We're doing this to circumvent the need for a physical model that calculates this function exactly, but is expensive to run. We have a dataset of past runs of this physical model that we can now use as the basis for interpolation.

The input is a set of 28 parameter values.

The output we're trying to estimate consists of the shape of 432 periodic functions (i.e. value of 432 different functions along the circumference of a circle). We know that the output is uniquely determined by the 28 input values; there's no noise.

For example, here is one of these periodic functions. For this example, it's only sampled with 12 points (though in production we will be sampling it more finely, perhaps 36 points around a circle).

enter image description here

My current neural network Keras implementation is:

  • Input layer: 28 units (one per input parameter)
  • One hidden layer: fully connected, 1000 units
  • Output layer: fully connected, 432 periodic functions × 12 samples = 5184 units

As illustrated above, this works okay (even before optimizing hyperparameters).

But I'm concerned that with these fully-connected layers, I'm treating the 5184 outputs as unrelated numbers, completely disjointed from one another. In reality, there's some spatial relationship between the 12 samples describing each of the 432 underlying functions in the output. But I'm just throwing this spatial information away.

Is there another kind of layer which could take advantage of this spatial relationship, and thus lend itself better to this kind of regression?

If I were going the other way round, i.e. from spatial information to distinct values, I would consider convolution layers (perhaps with a periodic boundary). But what about this reverse case?

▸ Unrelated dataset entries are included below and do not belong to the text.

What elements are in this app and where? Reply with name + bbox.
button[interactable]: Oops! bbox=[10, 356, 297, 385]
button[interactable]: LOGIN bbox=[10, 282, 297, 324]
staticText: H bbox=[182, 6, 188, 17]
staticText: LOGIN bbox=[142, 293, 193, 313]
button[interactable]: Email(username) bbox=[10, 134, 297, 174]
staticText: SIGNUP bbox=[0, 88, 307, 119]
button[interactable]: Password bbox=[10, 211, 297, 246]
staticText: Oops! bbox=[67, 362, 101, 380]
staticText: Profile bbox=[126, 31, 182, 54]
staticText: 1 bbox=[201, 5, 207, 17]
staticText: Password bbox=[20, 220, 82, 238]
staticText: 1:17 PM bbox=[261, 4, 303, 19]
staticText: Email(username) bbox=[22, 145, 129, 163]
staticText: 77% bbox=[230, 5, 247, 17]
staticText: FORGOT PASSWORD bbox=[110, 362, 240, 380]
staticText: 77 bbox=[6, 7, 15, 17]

  • $\begingroup$ Have you tried a periodic transformation of the inputs? $\endgroup$
    – Paul
    Commented Nov 16, 2017 at 17:27

1 Answer 1


Rather than trying to predict each value explicitly, you could pick a parametric function that you think might be expressive enough to describe your target function (for example, a polynomial of order 6), and get your network to learn the parameters of that polynomial that give you a minimum loss. This is basically polynomial regression. Since your function is periodic you might use a more cycle-based basis set, like linear combinations of sine waves.

For example:

1) Input data to the network 2) output a set of values that you treat as parameters to your function 3) for each target point, compare it to the predicted value from your function 4) calculate a loss (like mean squared error) based on the difference between the function predictions and the targets.

Using a function will (1) restrict the space of possible outputs, and (2) make nearby outputs be self-similar.